━━━ SUPPLIED INFORMATION

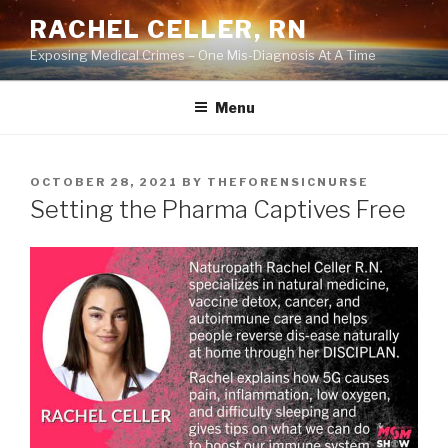
Skip
RACHEL CELLER, RN
to
Exposing Medical Crimes – One Mis-Diagnosis At A Time
content
Menu
POSTED
OCTOBER 28, 2021
BY
THEFORENSICNURSE
ON
Setting the Pharma Captives Free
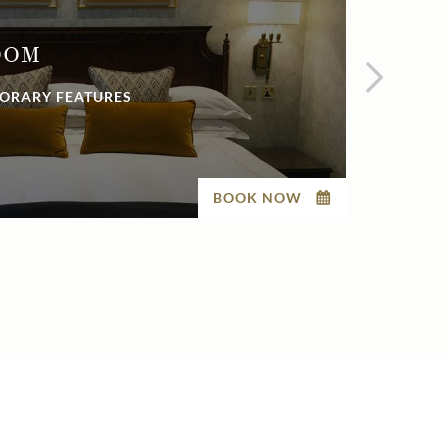
OOM
EX
ORARY FEATURES
BEAU
BOOK NOW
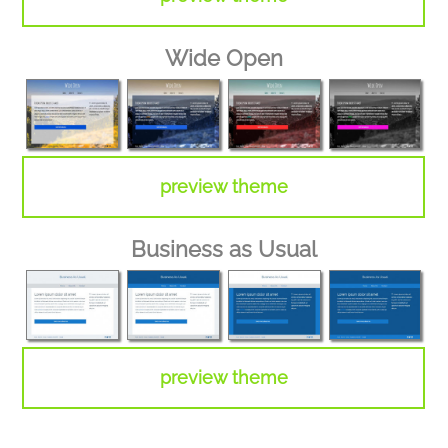
Wide Open
preview theme
Business as Usual
preview theme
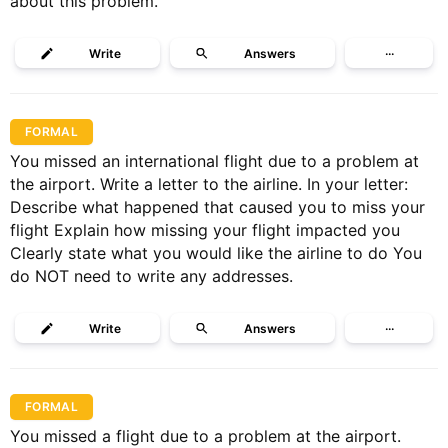
about this problem.
Write
Answers
···
FORMAL
You missed an international flight due to a problem at
the airport. Write a letter to the airline. In your letter:
Describe what happened that caused you to miss your
flight Explain how missing your flight impacted you
Clearly state what you would like the airline to do You
do NOT need to write any addresses.
Write
Answers
···
FORMAL
You missed a flight due to a problem at the airport.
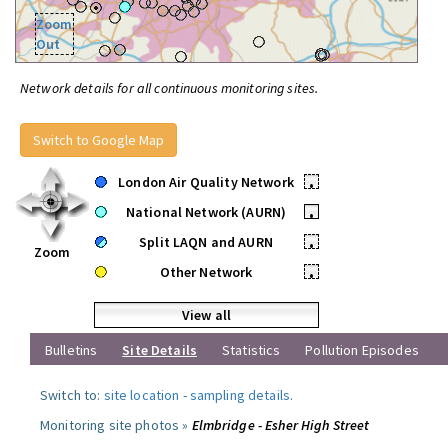
Zoom
Out
Network details for all continuous monitoring sites.
Switch to Google Map
London Air Quality Network
•
National Network (AURN)
•
Split LAQN and AURN
•
Zoom
Other Network
•
View all
Bulletins
Site Details
Statistics
Pollution Episodes
Switch to:
site location
-
sampling details
.
Monitoring site photos »
Elmbridge - Esher High Street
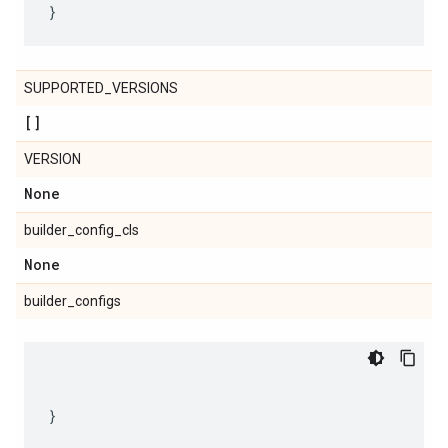
SUPPORTED_VERSIONS
[]
VERSION
None
builder_config_cls
None
builder_configs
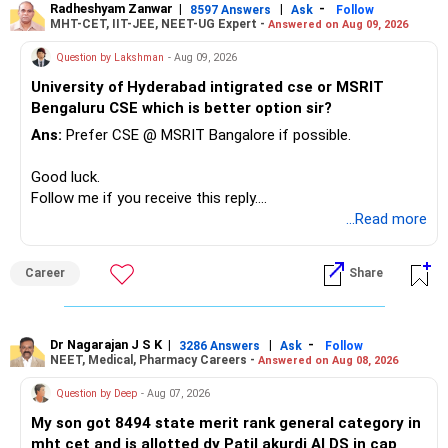
– Avoid keeping funds only because they performed well
Radheshyam Zanwar
|
|
-
8597 Answers
Ask
Follow
MHT-CET, IIT-JEE, NEET-UG Expert -
Answered on Aug 09, 2026
recently.
– Keep a smaller number of diversified funds.
Question by Lakshman
- Aug 09, 2026
– Keep sufficient money in safer assets for your regular
University of Hyderabad intigrated cse or MSRIT
needs.
Bengaluru CSE which is better option sir?
At your age, chasing maximum returns is not necessary.
Ans:
Prefer CSE @ MSRIT Bangalore if possible.
» Manufacturing Funds
Good luck.
Follow me if you receive this reply.
You currently have four manufacturing funds:
Radheshyam
...Read more
– Axis Manufacturing
Career
Share
– Canara Robeco Manufacturing
– Invesco Manufacturing
– ICICI Prudential Manufacturing
Dr Nagarajan J S K
|
|
-
3286 Answers
Ask
Follow
NEET, Medical, Pharmacy Careers -
Answered on Aug 08, 2026
There is considerable overlap in this allocation.
Question by Deep
- Aug 07, 2026
I would not keep four manufacturing funds.
My son got 8494 state merit rank general category in
mht cet and is allotted dy Patil akurdi AI DS in cap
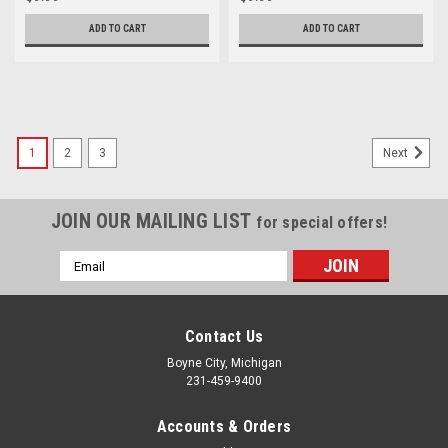
ADD TO CART
ADD TO CART
1
2
3
Next
JOIN OUR MAILING LIST
for special offers!
Email
Address
Contact Us
Boyne City, Michigan
231-459-9400
Accounts & Orders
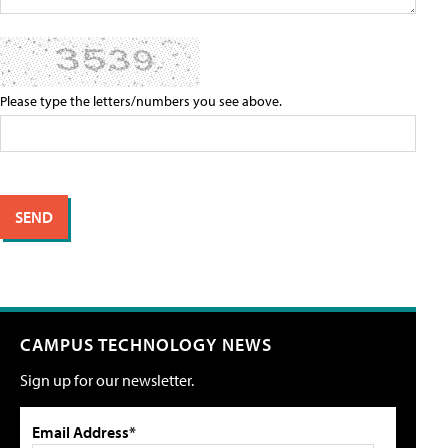
Please type the letters/numbers you see above.
CAMPUS TECHNOLOGY NEWS
Sign up for our newsletter.
Email Address*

━━━━━━

Set down each entry above exactly as it appears. Omit the pictures.

Skip
RACHEL CELLER, RN
to
Exposing Medical Crimes – One Mis-Diagnosis At A Time
content
Menu
POSTED
OCTOBER 28, 2021
BY
THEFORENSICNURSE
ON
Setting the Pharma Captives Free
OOM
EX
ORARY FEATURES
BEAU
BOOK NOW
Wide Open
preview theme
Business as Usual
preview theme
about this problem.
Write
Answers
···
FORMAL
You missed an international flight due to a problem at
the airport. Write a letter to the airline. In your letter:
Describe what happened that caused you to miss your
flight Explain how missing your flight impacted you
Clearly state what you would like the airline to do You
do NOT need to write any addresses.
Write
Answers
···
FORMAL
You missed a flight due to a problem at the airport.
Zoom
Out
Network details for all continuous monitoring sites.
Switch to Google Map
London Air Quality Network
•
National Network (AURN)
•
Split LAQN and AURN
•
Zoom
Other Network
•
View all
Bulletins
Site Details
Statistics
Pollution Episodes
Switch to:
site location
-
sampling details
.
Monitoring site photos »
Elmbridge - Esher High Street
SUPPORTED_VERSIONS
[]
VERSION
None
builder_config_cls
None
builder_configs
– Avoid keeping funds only because they performed well
Radheshyam Zanwar
|
|
-
8597 Answers
Ask
Follow
MHT-CET, IIT-JEE, NEET-UG Expert -
Answered on Aug 09, 2026
recently.
– Keep a smaller number of diversified funds.
Question by Lakshman
- Aug 09, 2026
– Keep sufficient money in safer assets for your regular
University of Hyderabad intigrated cse or MSRIT
needs.
Bengaluru CSE which is better option sir?
At your age, chasing maximum returns is not necessary.
Ans:
Prefer CSE @ MSRIT Bangalore if possible.
» Manufacturing Funds
Good luck.
Follow me if you receive this reply.
You currently have four manufacturing funds:
Radheshyam
...Read more
– Axis Manufacturing
Career
Share
– Canara Robeco Manufacturing
– Invesco Manufacturing
– ICICI Prudential Manufacturing
Dr Nagarajan J S K
|
|
-
3286 Answers
Ask
Follow
NEET, Medical, Pharmacy Careers -
Answered on Aug 08, 2026
There is considerable overlap in this allocation.
Question by Deep
- Aug 07, 2026
I would not keep four manufacturing funds.
My son got 8494 state merit rank general category in
mht cet and is allotted dy Patil akurdi AI DS in cap
ADD TO CART
ADD TO CART
1
2
3
Next
JOIN OUR MAILING LIST
for special offers!
Email
Address
Contact Us
Boyne City, Michigan
231-459-9400
Accounts & Orders
Please type the letters/numbers you see above.
CAMPUS TECHNOLOGY NEWS
Sign up for our newsletter.
Email Address*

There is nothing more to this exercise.